Mary and I spent the majority of the winter in my hometown of Chilmark, Massachusetts, kind of by mistake. We came off a huge year of travel and racing in 2006 and were talking and planning as if we were ready for more. We dreamed of an incredible winter off-season in New Zealand or Hawaii, certainly somewhere warm and beautiful, until we made the trip to the quiet island off the east coast of Massachusetts and rediscovered how much we enjoy not traveling. Having a full size kitchen complete with breadmaker and ample room to do yoga was enough to keep Mary occupied between cold training rides and body ball workouts. For me, the lure of my own semi-set-up bike shop along with my family's metal and wood-working shop was a welcome chance to tap into some creative energy and get involved in a few crazy projects.
The highest point on Martha's Vineyard island is 311 feet--actually more like 305--but someone piled a bunch of stones up on the top of one of the local hills to edge out another for the bragging rights. So the climbing is a bit limited, but we found plenty of ways to keep ourselves occupied and in good condition throughout our longer than anticipated winter stay (November to February). Global warming was kind enough to keep things mild and snow free through the end of December before the frigid temps came.
At this point, we enjoyed a rare chance to skate the local ponds, break out the carbide studded Kenda winter tires and do some performance testing in our Adidas cold weather cycling gear. Though it was a bit brutal, the training was always possible, and we made the most of it.

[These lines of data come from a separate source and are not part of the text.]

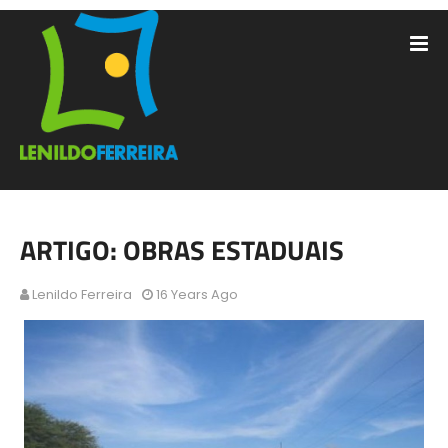
ARTIGO: OBRAS ESTADUAIS
Lenildo Ferreira
16 Years Ago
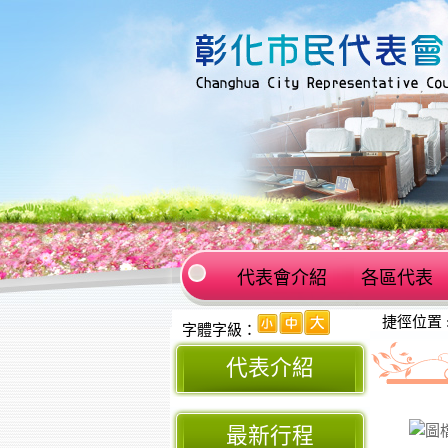
代表會介紹
各區代表
:::
捷徑位置 
:::
字體字級：
代表介紹
最新行程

Luckily for us (and for all those who live in the flat lands), it seems that it is possible to stay in shape without the huge climbs and radical trails that you read about and crave to ride. Just plain old hours of suffering on the windy flats and hours and hours on the knobbies on the same old trails seem to work.
We made the trip out to northern California for a two week training block in early February and only there realized how tough things had been out East. It was so much easier to put in the long rides without the limiters of frozen feet and icing water bottles. Here the mountainbiking is so good that most of it has rules, restrictions, speed limits, and etc. attached to it to keep people from hurting one another or themselves. Although this tends to limit some of the enjoyment, Mary and I were more than happy for the transition to the balmy 50 degree weather.